Les lois de la physique ne se soucient pas de la taille. Les mêmes équations qui décrivent une goutte tombant d’une feuille décrivent aussi un orage balayant un continent. L’échelle change. La physique, elle, ne change pas. Ce principe, connu sous le nom d’invariance d’échelle, a trouvé une nouvelle démonstration spectaculaire à 225 millions de kilomètres (140 millions de miles) de la Terre, grâce au défunt et grand orbiteur MAVEN de la NASA.
Dans une étude publiée ce mois-ci dans Nature Communications, une équipe dirigée par Shaosui Xu du Space Sciences Laboratory de l’Université de Californie à Berkeley rapporte que le même moteur magnétique responsable des aurores terrestres, le légendaire cycle de Dungey, fonctionne également sur Mars. Il le fait non pas à l’échelle planétaire, comme sur Terre, mais dans des dizaines d’arènes miniatures dispersées à travers l’hémisphère Sud martien, chacune de la taille d’un petit pays plutôt que d’un monde entier.

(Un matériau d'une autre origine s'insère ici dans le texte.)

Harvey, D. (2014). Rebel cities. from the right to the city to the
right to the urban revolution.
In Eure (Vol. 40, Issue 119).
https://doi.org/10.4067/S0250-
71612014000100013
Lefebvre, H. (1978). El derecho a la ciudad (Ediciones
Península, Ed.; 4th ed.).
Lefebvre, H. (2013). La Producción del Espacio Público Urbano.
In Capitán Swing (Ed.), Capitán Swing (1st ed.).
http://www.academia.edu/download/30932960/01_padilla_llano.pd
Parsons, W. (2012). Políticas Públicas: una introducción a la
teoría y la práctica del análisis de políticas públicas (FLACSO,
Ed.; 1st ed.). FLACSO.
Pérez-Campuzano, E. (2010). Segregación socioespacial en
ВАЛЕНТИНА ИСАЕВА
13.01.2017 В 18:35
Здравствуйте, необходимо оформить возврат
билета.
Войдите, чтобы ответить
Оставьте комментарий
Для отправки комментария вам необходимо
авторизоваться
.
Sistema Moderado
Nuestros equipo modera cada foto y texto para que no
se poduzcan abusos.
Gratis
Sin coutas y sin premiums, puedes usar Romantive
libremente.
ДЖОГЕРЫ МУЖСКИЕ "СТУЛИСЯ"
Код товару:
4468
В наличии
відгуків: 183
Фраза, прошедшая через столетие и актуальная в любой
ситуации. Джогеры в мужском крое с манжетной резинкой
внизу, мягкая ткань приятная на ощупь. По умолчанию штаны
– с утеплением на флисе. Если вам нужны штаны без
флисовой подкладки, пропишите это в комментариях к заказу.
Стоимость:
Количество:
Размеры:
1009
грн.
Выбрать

Cette découverte réécrit ce que les scientifiques pensaient savoir des aurores martiennes. Elle suggère également que le cycle de Dungey pourrait être un phénomène universel partout où un vent stellaire rencontre un champ magnétique, que ce champ enveloppe une planète entière ou simplement une parcelle de croûte ancienne.
Le cycle de Dungey à pleine échelle
Pour comprendre ce que MAVEN a trouvé, il faut comprendre comment la Terre produit ses propres spectacles lumineux. Le cycle de Dungey, nommé d’après le physicien britannique James Dungey qui l’a théorisé en 1961, décrit l’interaction entre le vent solaire, un flux de particules chargées soufflant constamment du soleil, et le champ magnétique d’une planète.

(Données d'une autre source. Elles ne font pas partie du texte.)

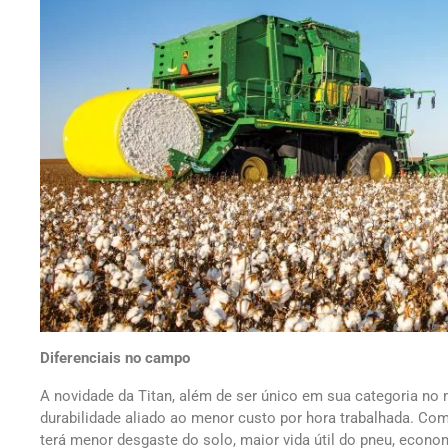
Diferenciais no campo
A novidade da Titan, além de ser único em sua categoria no
durabilidade aliado ao menor custo por hora trabalhada. Com 
terá menor desgaste do solo, maior vida útil do pneu, econo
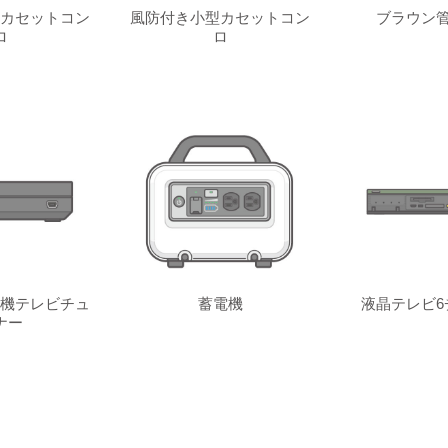
カセットコン
風防付き小型カセットコン
ブラウン管
ロ
ロ
機テレビチュ
蓄電機
液晶テレビ6
ナー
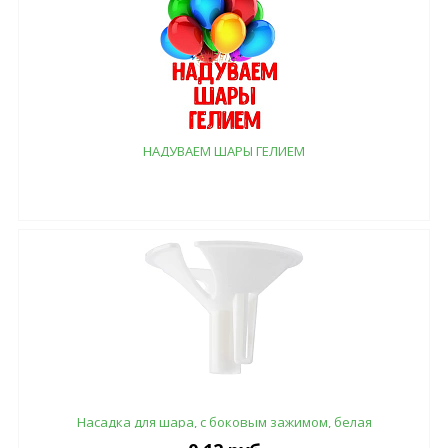
НАДУВАЕМ ШАРЫ ГЕЛИЕМ
Насадка для шара, с боковым зажимом, белая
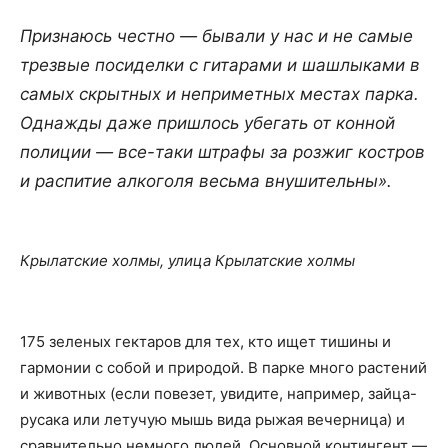
Признаюсь честно — бывали у нас и не самые
трезвые посиделки с гитарами и шашлыками в
самых скрытных и неприметных местах парка.
Однажды даже пришлось убегать от конной
полиции — все-таки штрафы за розжиг костров
и распитие алкоголя весьма внушительны».
Крылатские холмы
,
улица Крылатские холмы
175 зеленых гектаров для тех, кто ищет тишины и
гармонии с собой и природой. В парке много растений
и животных (если повезет, увидите, например, зайца-
русака или летучую мышь вида рыжая вечерница) и
сравнительно немного людей. Основной контингент —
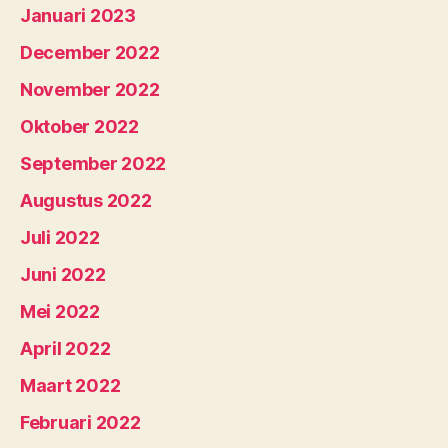
Januari 2023
December 2022
November 2022
Oktober 2022
September 2022
Augustus 2022
Juli 2022
Juni 2022
Mei 2022
April 2022
Maart 2022
Februari 2022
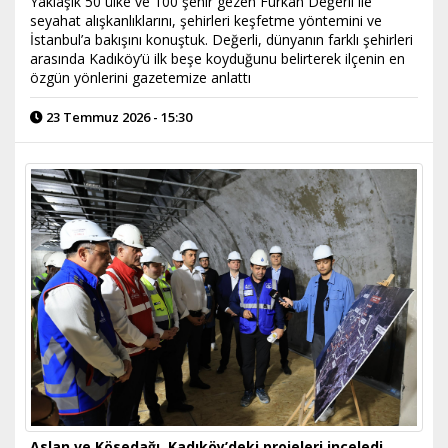
Yaklaşık 50 ülke ve 100 şehir gezen Furkan Değerli ile
seyahat alışkanlıklarını, şehirleri keşfetme yöntemini ve
İstanbul’a bakışını konuştuk. Değerli, dünyanın farklı şehirleri
arasında Kadıköy’ü ilk beşe koyduğunu belirterek ilçenin en
özgün yönlerini gazetemize anlattı
23 Temmuz 2026 - 15:30
Aslan ve Kösedağı, Kadıköy’deki projeleri inceledi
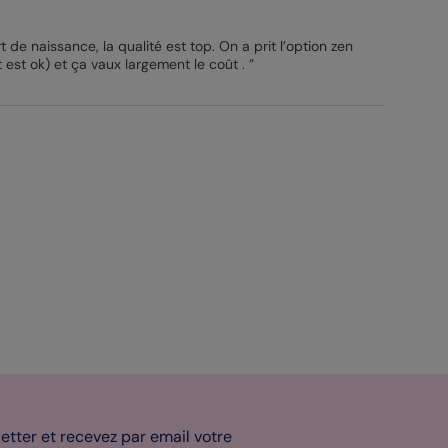
 de naissance, la qualité est top. On a prit l’option zen
 est ok) et ça vaux largement le coût . ”
tter et recevez par email votre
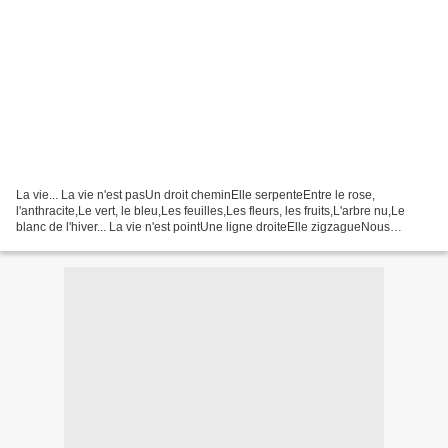
La vie... La vie n'est pasUn droit cheminElle serpenteEntre le rose,
l'anthracite,Le vert, le bleu,Les feuilles,Les fleurs, les fruits,L'arbre nu,Le
blanc de l'hiver... La vie n'est pointUne ligne droiteElle zigzagueNous
saoule,Le destinNous dispute le...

Sur Terre, le vent solaire comprime le champ magnétique du côté jour, l’étirant en une longue magnéto-queue du côté nuit. Les lignes de champ magnétique des côtés opposés de cette queue se rejoignent et se reconnectent. Cela injecte de l’énergie dans la magnéto-queue et accélère les électrons qui descendent en spirale dans la haute atmosphère, où ils entrent en collision avec l’oxygène et l’azote et produisent les aurores boréales et australes.
Jusqu’au dernier acte de MAVEN, on pensait que ce processus était essentiellement l’apanage exclusif de la Terre parmi les planètes telluriques.
Mars et le fantôme d’un champ magnétique
Mars n’a aujourd’hui aucun champ magnétique global. Son noyau de fer liquide s’est refroidi et solidifié il y a des milliards d’années, arrêtant la dynamo interne qui générait autrefois une magnétosphère protectrice. Mais cette dynamo a laissé un fantôme.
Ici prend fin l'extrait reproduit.